[Again, I’m] not sure why GPT2 wouldn’t have a shot [at] stracraft or dota. The most basic fully connected network you could write, as long as it has enough parameters and the correct training environment, has shot at starcraft2, dota… etc.
Moving has a lot of degrees of freedom, as do those domains. There’s also the issue of quick response time (which is not something it was built for), and it not being an economical solution (which can also be said for OpenAI’s work in those areas).
When things built for starcraft don’t make it to the superhuman level, something that isn’t built for it probably won’t.
It’s just that it will learn slower than something [built] for those specific cases.
The question is how long − 10 years? Solving chess via analyzing the whole tree would take too much time, so no one does it. Would it learn in a remotely feasible amount of time?
The question is how long − 10 years? Solving chess via analyzing the whole tree would take too much time, so no one does it. Would it learn in a remotely feasible amount of time?
Well yeah, that’s my whole point here. We need to talk about accuracy and training time !
If the GPT-2 model was trained in a few hours, and losses 99% of games vs a decision tree based model (ala deep blue) that was trained in a few minutes on the same machine, then it’s worthless. It’s exactly like saying “In theory, given almost infinite RAM and 10 years we could beat deep blue (or alpha chess or whatever the cool kids are doing nowadays) by just analyzing a very large subset of all possible moves + combinations and arranging them hierarchically”.
So you think people should only be afraid/excited about developments in AGI that
1) are more recent than 50 to arguably 6 years ago
2) could do anything/a lot of things well with a reasonable amount of training time?
3) Or that might actually generalize in the sense of general artificial intelligence, that’s remotely close to being on par with humans (w.r.t ability to handle such a variety of domains)?
In regards to 1), I don’t necessarily think that older developments that are re-emerging can’t be interesting (see the whole RL scene nowadays, which to my understanding is very much bringing back the kind of approaches that were popular in the 70s). But I do think the particular ML development that people should focus on is the one with the most potential, which will likely end up being newer. My grips with GPT-2 is that there’s no comparative proof that it has potential to generalize compared to a lot of other things (e.g. quick architecture search methods, custom encoders/heads added to a resnet), actually I’d say the sheer size of it and the issue one encounters when training it indicates the opposite.
I don’t think 2) is a must, but going back to 1), I think that training time is one of the important criterions to compare the approaches we are focusing on. Since training time on a simple task is arguably the best you can do to understand training time for a more complex task.
As for 3) and 4)… I’d agree with 3), I think 4) is too vague, but I wasn’t trying to bring either point across in this specific post.
Moving has a lot of degrees of freedom, as do those domains. There’s also the issue of quick response time (which is not something it was built for), and it not being an economical solution (which can also be said for OpenAI’s work in those areas).
When things built for starcraft don’t make it to the superhuman level, something that isn’t built for it probably won’t.
The question is how long − 10 years? Solving chess via analyzing the whole tree would take too much time, so no one does it. Would it learn in a remotely feasible amount of time?
Well yeah, that’s my whole point here. We need to talk about accuracy and training time !

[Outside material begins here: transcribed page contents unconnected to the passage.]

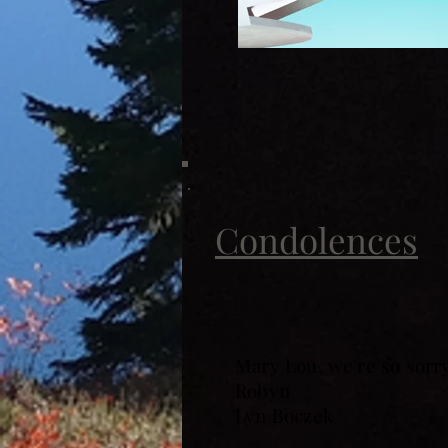
Condolences
Mary Lou, we're so sorr
Robyn
Lyn Boczek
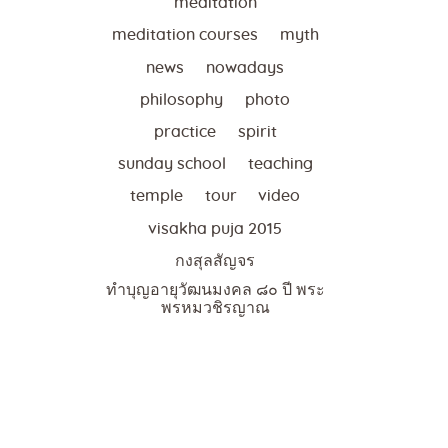
meditation
meditation courses
myth
news
nowadays
philosophy
photo
practice
spirit
sunday school
teaching
temple
tour
video
visakha puja 2015
กงสุลสัญจร
ทำบุญอายุวัฒนมงคล ๘๐ ปี พระ
พรหมวชิรญาณ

If the GPT-2 model was trained in a few hours, and losses 99% of games vs a decision tree based model (ala deep blue) that was trained in a few minutes on the same machine, then it’s worthless. It’s exactly like saying “In theory, given almost infinite RAM and 10 years we could beat deep blue (or alpha chess or whatever the cool kids are doing nowadays) by just analyzing a very large subset of all possible moves + combinations and arranging them hierarchically”.
So you think people should only be afraid/excited about developments in AGI that
1) are more recent than 50 to arguably 6 years ago
2) could do anything/a lot of things well with a reasonable amount of training time?
3) Or that might actually generalize in the sense of general artificial intelligence, that’s remotely close to being on par with humans (w.r.t ability to handle such a variety of domains)?
4) Seem actually agent-like.
In regards to 1), I don’t necessarily think that older developments that are re-emerging can’t be interesting (see the whole RL scene nowadays, which to my understanding is very much bringing back the kind of approaches that were popular in the 70s). But I do think the particular ML development that people should focus on is the one with the most potential, which will likely end up being newer. My grips with GPT-2 is that there’s no comparative proof that it has potential to generalize compared to a lot of other things (e.g. quick architecture search methods, custom encoders/heads added to a resnet), actually I’d say the sheer size of it and the issue one encounters when training it indicates the opposite.
I don’t think 2) is a must, but going back to 1), I think that training time is one of the important criterions to compare the approaches we are focusing on. Since training time on a simple task is arguably the best you can do to understand training time for a more complex task.
As for 3) and 4)… I’d agree with 3), I think 4) is too vague, but I wasn’t trying to bring either point across in this specific post.